Editor’s Note: This article is what we hope to be the first in a long series of articles detailing the various churches through Mountain Home and Baxter County. The area’s churches play a large role in our lives and communities, and we wish to highlight the roles they play.

We thank Father Seamans for opening his doors to us and allowing us to write an article about his faith and church. If you are a church pastor or leader, and would like the Observer to write a story about your church and faith, please contact Chris Fulton at

St. Thomas the Apostle Ukrainian Orthodox Church is easy to miss if you aren’t looking for it.

The small church is tucked away in a quiet neighborhood off Highway 62 East heading toward Lake Norfork.

It’s a small, nondescript white building with metal siding and a green metal roof. If it wasn’t for the white spire with a cross sitting atop it, most wouldn’t be able to tell that it was a church when driving past.

There isn’t even a parking lot. Instead, the church sits in a green field, with only a single gravel driveway leading to the property. Those visiting the church simply park their vehicles in the grass before heading in.

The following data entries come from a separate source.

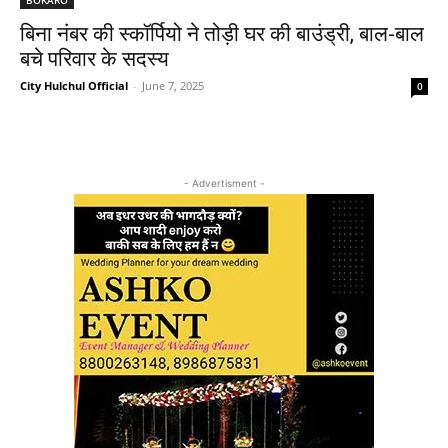
बिना नंबर की स्कॉर्पियो ने तोड़ी घर की बाउंड्री, बाल-बाल
बचे परिवार के सदस्य
City Hulchul Official
-
June 7, 2025
0
- Advertisment -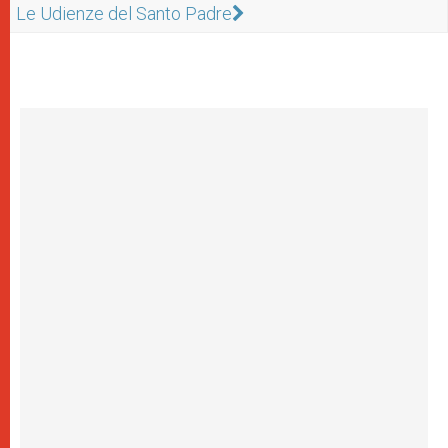
Le Udienze del Santo Padre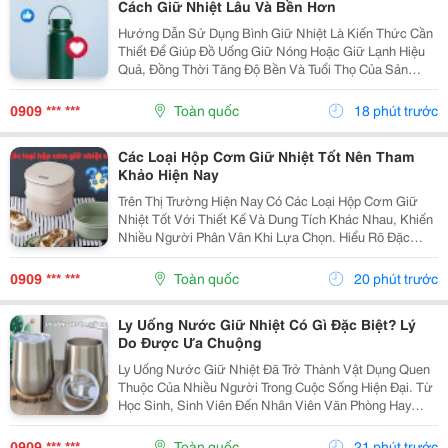
Cách Giữ Nhiệt Lâu Và Bền Hơn
Hướng Dẫn Sử Dụng Bình Giữ Nhiệt Là Kiến Thức Cần
Thiết Để Giúp Đồ Uống Giữ Nóng Hoặc Giữ Lạnh Hiệu
Quả, Đồng Thời Tăng Độ Bền Và Tuổi Thọ Của Sản
Phẩm. Trong Bài Viết Này, Cozycup Sẽ Chia Sẻ Cách Vệ
Sinh Bình Trước Khi Sử Dụng, Cách Dùng Đúng Mỗi...
0909 *** ***
Toàn quốc
18 phút trước
Các Loại Hộp Cơm Giữ Nhiệt Tốt Nên Tham
Khảo Hiện Nay
Trên Thị Trường Hiện Nay Có Các Loại Hộp Cơm Giữ
Nhiệt Tốt Với Thiết Kế Và Dung Tích Khác Nhau, Khiến
Nhiều Người Phân Vân Khi Lựa Chọn. Hiểu Rõ Đặc
Điểm Của Từng Loại Sẽ Giúp Bạn Dễ Dàng Tìm Được
Sản Phẩm Phù Hợp Với Nhu Cầu Sử Dụng Hằng Ngày.
0909 *** ***
Toàn quốc
20 phút trước
1....
Ly Uống Nước Giữ Nhiệt Có Gì Đặc Biệt? Lý
Do Được Ưa Chuộng
Ly Uống Nước Giữ Nhiệt Đã Trở Thành Vật Dụng Quen
Thuộc Của Nhiều Người Trong Cuộc Sống Hiện Đại. Từ
Học Sinh, Sinh Viên Đến Nhân Viên Văn Phòng Hay
Người Thường Xuyên Di Chuyển Đều Có Thể Sử Dụng
Để Mang Theo Đồ Uống Yêu Thích. Vậy Điều Gì Khiến
0909 *** ***
Toàn quốc
21 phút trước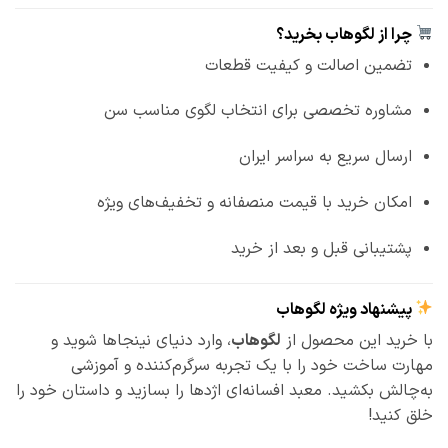
چرا از لگوهاب بخرید؟
تضمین اصالت و کیفیت قطعات
مشاوره تخصصی برای انتخاب لگوی مناسب سن
ارسال سریع به سراسر ایران
امکان خرید با قیمت منصفانه و تخفیف‌های ویژه
پشتیبانی قبل و بعد از خرید
پیشنهاد ویژه لگوهاب
با خرید این محصول از
لگوهاب
، وارد دنیای نینجاها شوید و
مهارت ساخت خود را با یک تجربه سرگرم‌کننده و آموزشی
به‌چالش بکشید. معبد افسانه‌ای اژدها را بسازید و داستان خود را
خلق کنید!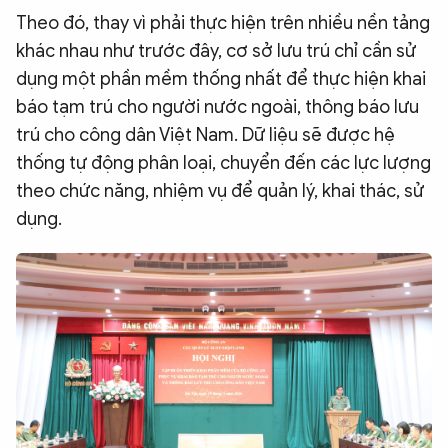
Theo đó, thay vì phải thực hiện trên nhiều nền tảng
khác nhau như trước đây, cơ sở lưu trú chỉ cần sử
dụng một phần mềm thống nhất để thực hiện khai
báo tạm trú cho người nước ngoài, thông báo lưu
trú cho công dân Việt Nam. Dữ liệu sẽ được hệ
thống tự động phân loại, chuyển đến các lực lượng
theo chức năng, nhiệm vụ để quản lý, khai thác, sử
dụng.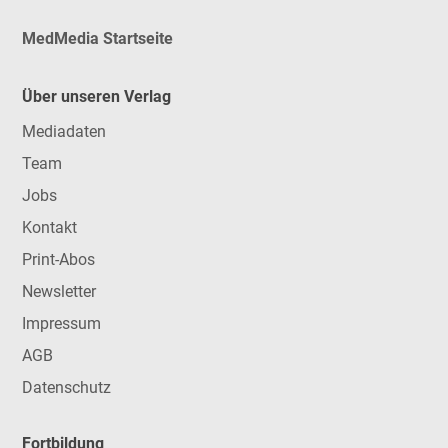
MedMedia Startseite
Über unseren Verlag
Mediadaten
Team
Jobs
Kontakt
Print-Abos
Newsletter
Impressum
AGB
Datenschutz
Fortbildung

A small playground sits to the right of the entrance.

Inside, iconic imagery of Christ, the Virgin Mary, angels, and saints line the walls and tables throughout the building, offering spots for practitioners to worship God and ask His saints to pray for them.

The main portion of the building contains an altar, or Sanctuary, evoking imagery of the safety provided by the Ark. It sits behind two closed doors.

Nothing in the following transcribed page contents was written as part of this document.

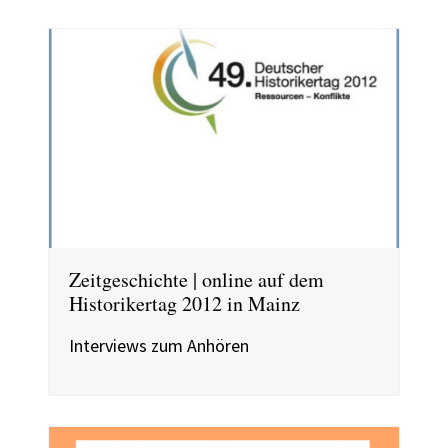
Zeitgeschichte | online auf dem
Historikertag 2012 in Mainz
Interviews zum Anhören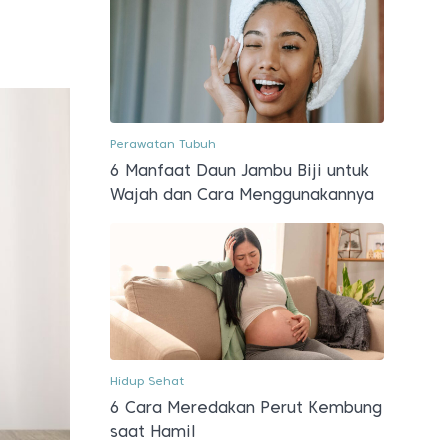
Perawatan Tubuh
6 Manfaat Daun Jambu Biji untuk
Wajah dan Cara Menggunakannya
Hidup Sehat
6 Cara Meredakan Perut Kembung
saat Hamil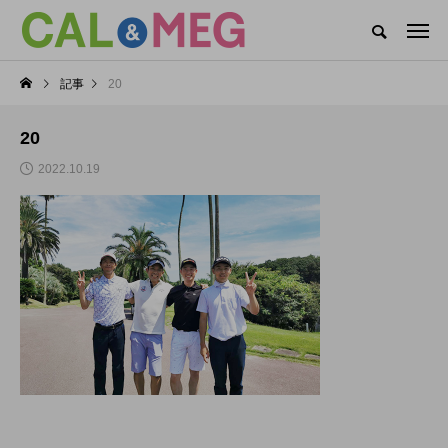
CAL&MEGがお届けするWEBマガジン
記事
20
CAL&MEG INFO
CAL’s DAYS
MEG’s DAYS
本社
20
カテゴリー新着記事
2022.10.19
CAL’s DAYS
MEG’s DAYS
CAL(キャル)職場見学
MEG(メグ)オンライン
会開催中！
企業説明会開催！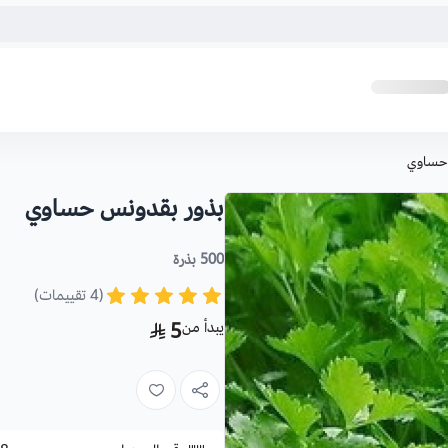
حساوي
بذور بقدونس حساوي
500 بذرة
(4 تقييمات)
يبدأ من
5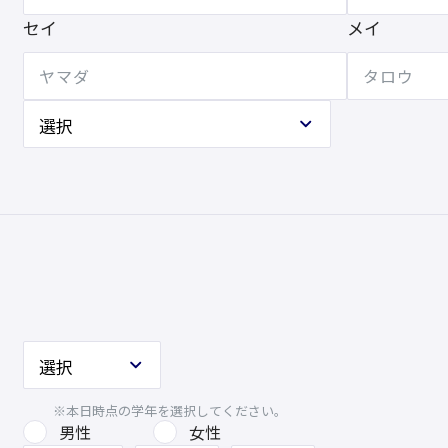
セイ
メイ
※本日時点の学年を選択してください。
男性
女性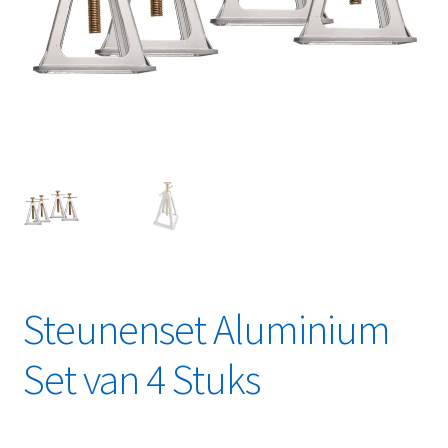
Linkpartners
My account
Over Ons
Overzicht
Privacybeleid
Retourbeleid
Steunenset Aluminium
Videos
Set van 4 Stuks
Winkelwagen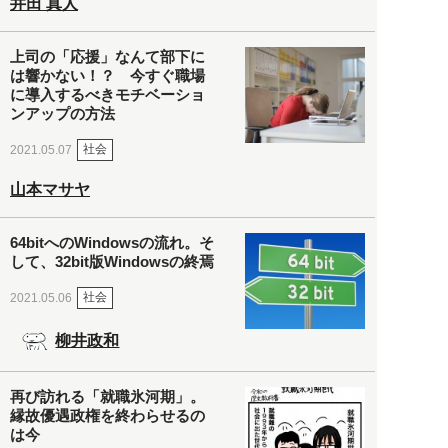
井田 真人
上司の「応援」なんて部下に
は響かない！？ 今すぐ職場
に導入するべきモチベーショ
ンアップの方法
社会
2021.05.07
山本マサヤ
64bitへのWindowsの流れ。そ
して、32bit版Windowsの終焉
社会
2021.05.06
柳井政和
再び訪れる「就職氷河期」。
縁故優遇政権を終わらせるの
は今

Before the Sanctuary, rests the Nave, which features various iconostasis or stands for icons, it is here that members of the Church pray and venerate Saints.

Small pews and chairs line the area for those that need to sit down during service.

In the back sits a small office for Father Samuel Seamans, the founder, and pastor of St. Thomas in Mountain Home.

The building features no commercial kitchen, television, or stage for a band.

It’s a simple yet elegant setup that hearkens back to the original founding of the Church after the death of Christ.

And that simplicity, tradition, and steadiness of beliefs is what draws the church’s congregation to its doors every Sunday.

Father Samuel Seamans poses for a photo inside St. Thomas the Apostle Ukrainian Orthodox Church. Photo by Chris Fulton/MHO.

“We became St. Thomas Orthodox Church in 2015,” said Father Seamans. “We were at another location, and we were coming in through another rite, and we eventually ended up here. We’re the only Eastern Orthodox Church within two hours of here.”

The journey to Orthodoxy was an interesting one for Father Seamans. A man of many hats, Seamans has served as a police officer and a part-time coroner.

A born and raised Baptist, Seamans’s faith has evolved over the years, taking him from his family roots in the Baptist Church to becoming ordained as an Anglican minister in 2001. From there, his beliefs and understanding of scripture continued to evolve, leading him to the join the Orthodox Church in 2015.

“The Anglican Church was a product of the Reformation from England,” Seamans said. “Orthodoxy is much more ancient and literally traces her history back to 33 A.D. when Christ founded the Church. Our faith is our dogma. What we believe, how we worship, is, in substance, been unchanged that entire time. So, that was another thing that attracted me to Orthodoxy. The ‘unchangingness’ of its doctrine.”

Sunday service at St. Thomas starts at 9:30 for the whole congregation. Prior to the start of services, several members of the Church can be found moving from icon to icon within the Nave. Offering up silent prayers to Christ while asking the Church’s Saints to pray for them.

Father Seamans can be found greeting people and preparing the Sanctuary for service.

Every member crosses themselves, a practice similar to Catholics, with some offering each icon a kiss.

A member of the Church can usually be heard chanting and singing the Gospel during this time. The smell of incense fills the air. Lit candles dot the room.

While the practice may seem foreign to those who grew up in more modern churches, the service can be beautiful to watch for newcomers. And while the age old debate over icons still remains amongst different branches of Christianity, Seamans said he believes that the icons are for honoring the Church’s Saints and not for worship.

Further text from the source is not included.